Task statement
From the first line to the last, return the data exactly, with no pictures.
#### Data provided ####
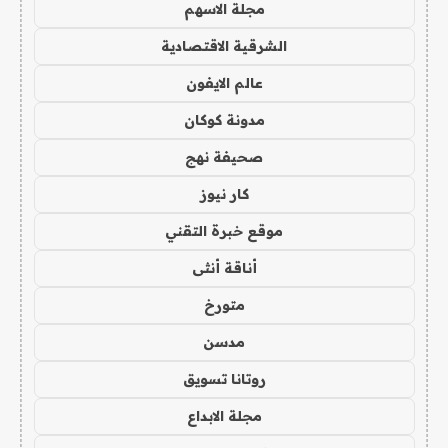
مجلة الاسهم
الشرقية الاقتصادية
عالم الايفون
مدونة كوكان
صحيفة نهج
كار نيوز
موقع خبرة التقني
أناقة أنثى
متورخ
مدسن
روتانا تسويق
مجلة الابداع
####
Answer to this exercise
مجلة الاسهم
الشرقية الاقتصادية
عالم الايفون
مدونة كوكان
صحيفة نهج
كار نيوز
موقع خبرة التقني
أناقة أنثى
متورخ
مدسن
روتانا تسويق
مجلة الابداع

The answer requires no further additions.